__WORK ITEM__: Omit the images, then output each of the records below exactly.

Items from a data source
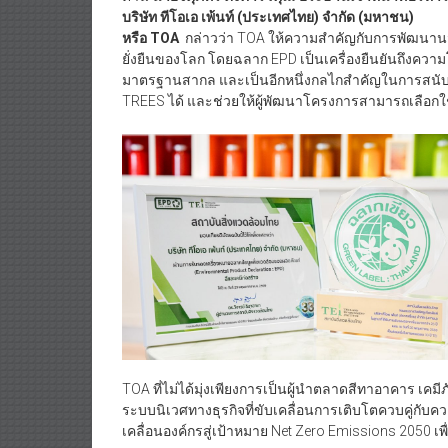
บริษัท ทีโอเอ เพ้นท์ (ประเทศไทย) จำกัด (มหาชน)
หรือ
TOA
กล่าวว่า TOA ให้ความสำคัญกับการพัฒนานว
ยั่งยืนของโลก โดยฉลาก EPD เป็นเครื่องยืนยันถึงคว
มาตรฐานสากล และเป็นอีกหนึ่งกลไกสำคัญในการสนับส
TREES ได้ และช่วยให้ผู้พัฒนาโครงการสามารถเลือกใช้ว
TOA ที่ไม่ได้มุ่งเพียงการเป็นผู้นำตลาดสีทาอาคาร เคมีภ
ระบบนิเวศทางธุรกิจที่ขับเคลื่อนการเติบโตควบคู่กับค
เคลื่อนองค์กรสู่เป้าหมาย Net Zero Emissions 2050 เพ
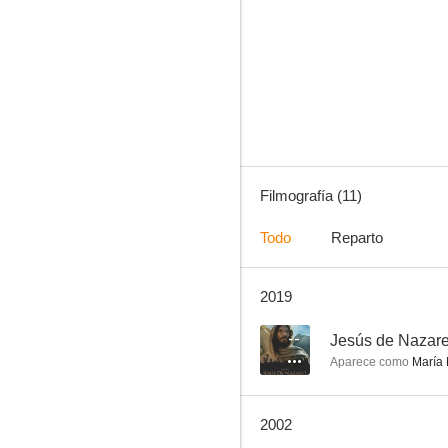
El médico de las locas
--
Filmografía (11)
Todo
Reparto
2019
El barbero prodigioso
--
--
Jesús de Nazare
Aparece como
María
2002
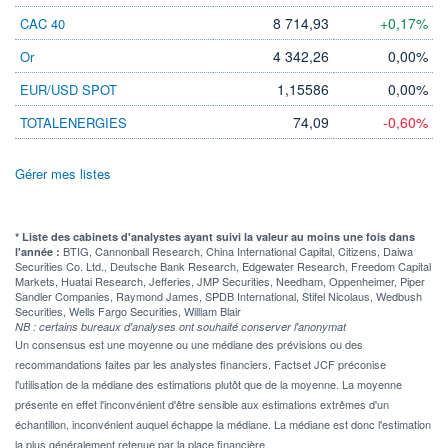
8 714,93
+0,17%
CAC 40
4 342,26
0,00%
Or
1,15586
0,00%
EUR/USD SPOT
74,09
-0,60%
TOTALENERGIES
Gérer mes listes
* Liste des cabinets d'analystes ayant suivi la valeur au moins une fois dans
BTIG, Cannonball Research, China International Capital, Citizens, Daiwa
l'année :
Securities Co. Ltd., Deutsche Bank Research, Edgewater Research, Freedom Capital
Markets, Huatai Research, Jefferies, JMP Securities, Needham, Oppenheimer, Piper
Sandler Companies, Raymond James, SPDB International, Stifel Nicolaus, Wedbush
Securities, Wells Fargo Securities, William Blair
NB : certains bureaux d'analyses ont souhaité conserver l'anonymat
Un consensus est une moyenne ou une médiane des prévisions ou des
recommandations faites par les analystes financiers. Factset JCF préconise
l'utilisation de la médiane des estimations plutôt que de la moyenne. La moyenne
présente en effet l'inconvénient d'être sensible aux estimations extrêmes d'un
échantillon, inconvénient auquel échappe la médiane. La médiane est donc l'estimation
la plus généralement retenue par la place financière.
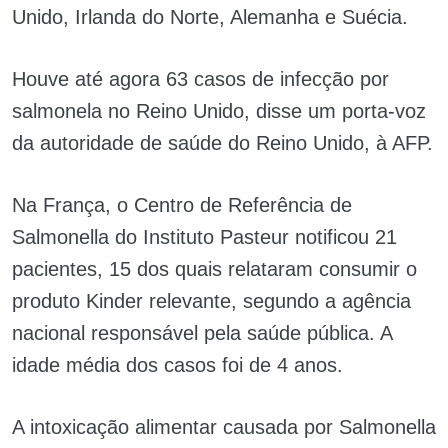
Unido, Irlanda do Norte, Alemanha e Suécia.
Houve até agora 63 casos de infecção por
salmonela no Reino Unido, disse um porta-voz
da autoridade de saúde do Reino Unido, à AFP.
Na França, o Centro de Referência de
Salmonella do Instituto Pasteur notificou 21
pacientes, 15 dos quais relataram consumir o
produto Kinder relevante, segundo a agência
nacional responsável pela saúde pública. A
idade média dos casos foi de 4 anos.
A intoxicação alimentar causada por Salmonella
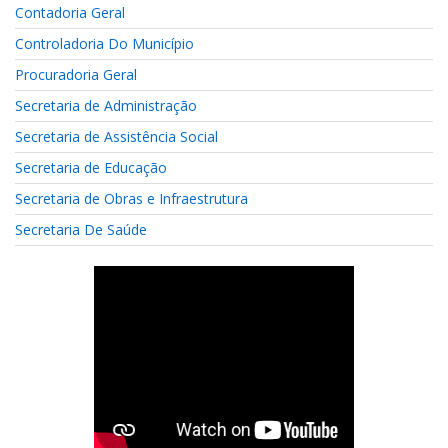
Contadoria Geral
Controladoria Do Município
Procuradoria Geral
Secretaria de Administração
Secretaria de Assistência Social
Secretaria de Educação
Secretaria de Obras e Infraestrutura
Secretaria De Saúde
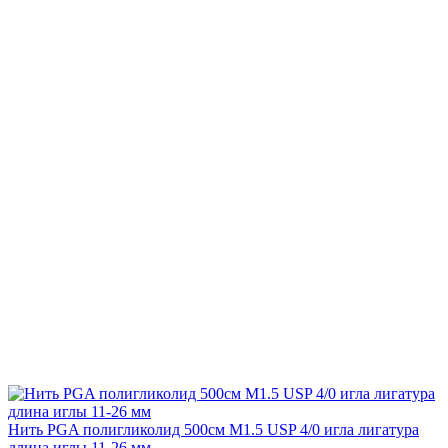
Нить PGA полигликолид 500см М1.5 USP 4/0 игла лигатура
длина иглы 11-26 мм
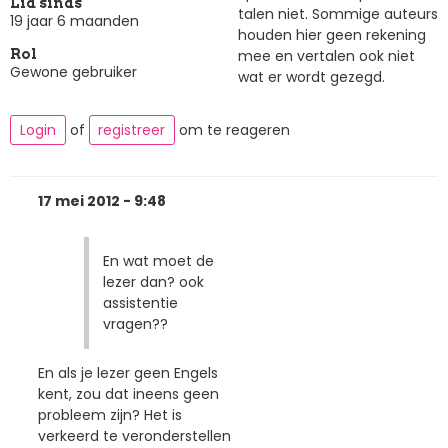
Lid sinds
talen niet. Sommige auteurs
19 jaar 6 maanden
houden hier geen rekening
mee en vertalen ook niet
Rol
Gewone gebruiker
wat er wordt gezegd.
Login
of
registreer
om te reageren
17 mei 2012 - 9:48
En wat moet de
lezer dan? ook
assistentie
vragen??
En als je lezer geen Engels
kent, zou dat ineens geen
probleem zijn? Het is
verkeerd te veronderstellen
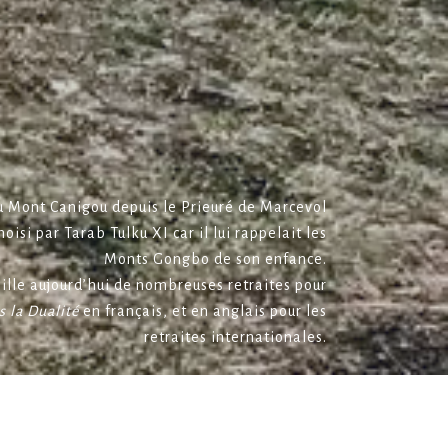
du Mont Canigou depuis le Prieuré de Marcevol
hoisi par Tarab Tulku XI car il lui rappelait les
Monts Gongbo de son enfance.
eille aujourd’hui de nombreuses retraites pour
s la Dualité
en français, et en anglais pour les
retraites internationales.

__WRITTEN SOLUTION__:
บริษัท ทีโอเอ เพ้นท์ (ประเทศไทย) จำกัด (มหาชน)
หรือ
TOA
กล่าวว่า TOA ให้ความสำคัญกับการพัฒนานว
ยั่งยืนของโลก โดยฉลาก EPD เป็นเครื่องยืนยันถึงคว
มาตรฐานสากล และเป็นอีกหนึ่งกลไกสำคัญในการสนับส
TREES ได้ และช่วยให้ผู้พัฒนาโครงการสามารถเลือกใช้ว
TOA ที่ไม่ได้มุ่งเพียงการเป็นผู้นำตลาดสีทาอาคาร เคมีภ
ระบบนิเวศทางธุรกิจที่ขับเคลื่อนการเติบโตควบคู่กับค
เคลื่อนองค์กรสู่เป้าหมาย Net Zero Emissions 2050 เพ
El médico de las locas
--
Filmografía (11)
Todo
Reparto
2019
El barbero prodigioso
--
--
Jesús de Nazare
Aparece como
María
2002
8 714,93
+0,17%
CAC 40
4 342,26
0,00%
Or
1,15586
0,00%
EUR/USD SPOT
74,09
-0,60%
TOTALENERGIES
Gérer mes listes
* Liste des cabinets d'analystes ayant suivi la valeur au moins une fois dans
BTIG, Cannonball Research, China International Capital, Citizens, Daiwa
l'année :
Securities Co. Ltd., Deutsche Bank Research, Edgewater Research, Freedom Capital
Markets, Huatai Research, Jefferies, JMP Securities, Needham, Oppenheimer, Piper
Sandler Companies, Raymond James, SPDB International, Stifel Nicolaus, Wedbush
Securities, Wells Fargo Securities, William Blair
NB : certains bureaux d'analyses ont souhaité conserver l'anonymat
Un consensus est une moyenne ou une médiane des prévisions ou des
recommandations faites par les analystes financiers. Factset JCF préconise
l'utilisation de la médiane des estimations plutôt que de la moyenne. La moyenne
présente en effet l'inconvénient d'être sensible aux estimations extrêmes d'un
échantillon, inconvénient auquel échappe la médiane. La médiane est donc l'estimation
la plus généralement retenue par la place financière.
Unido, Irlanda do Norte, Alemanha e Suécia.
Houve até agora 63 casos de infecção por
salmonela no Reino Unido, disse um porta-voz
da autoridade de saúde do Reino Unido, à AFP.
Na França, o Centro de Referência de
Salmonella do Instituto Pasteur notificou 21
pacientes, 15 dos quais relataram consumir o
produto Kinder relevante, segundo a agência
nacional responsável pela saúde pública. A
idade média dos casos foi de 4 anos.
A intoxicação alimentar causada por Salmonella
Contadoria Geral
Controladoria Do Município
Procuradoria Geral
Secretaria de Administração
Secretaria de Assistência Social
Secretaria de Educação
Secretaria de Obras e Infraestrutura
Secretaria De Saúde
Нить PGA полигликолид 500см М1.5 USP 4/0 игла лигатура
длина иглы 11-26 мм
Lid sinds
talen niet. Sommige auteurs
19 jaar 6 maanden
houden hier geen rekening
mee en vertalen ook niet
Rol
Gewone gebruiker
wat er wordt gezegd.
Login
of
registreer
om te reageren
17 mei 2012 - 9:48
En wat moet de
lezer dan? ook
assistentie
vragen??
En als je lezer geen Engels
kent, zou dat ineens geen
probleem zijn? Het is
verkeerd te veronderstellen
du Mont Canigou depuis le Prieuré de Marcevol
hoisi par Tarab Tulku XI car il lui rappelait les
Monts Gongbo de son enfance.
eille aujourd’hui de nombreuses retraites pour
s la Dualité
en français, et en anglais pour les
retraites internationales.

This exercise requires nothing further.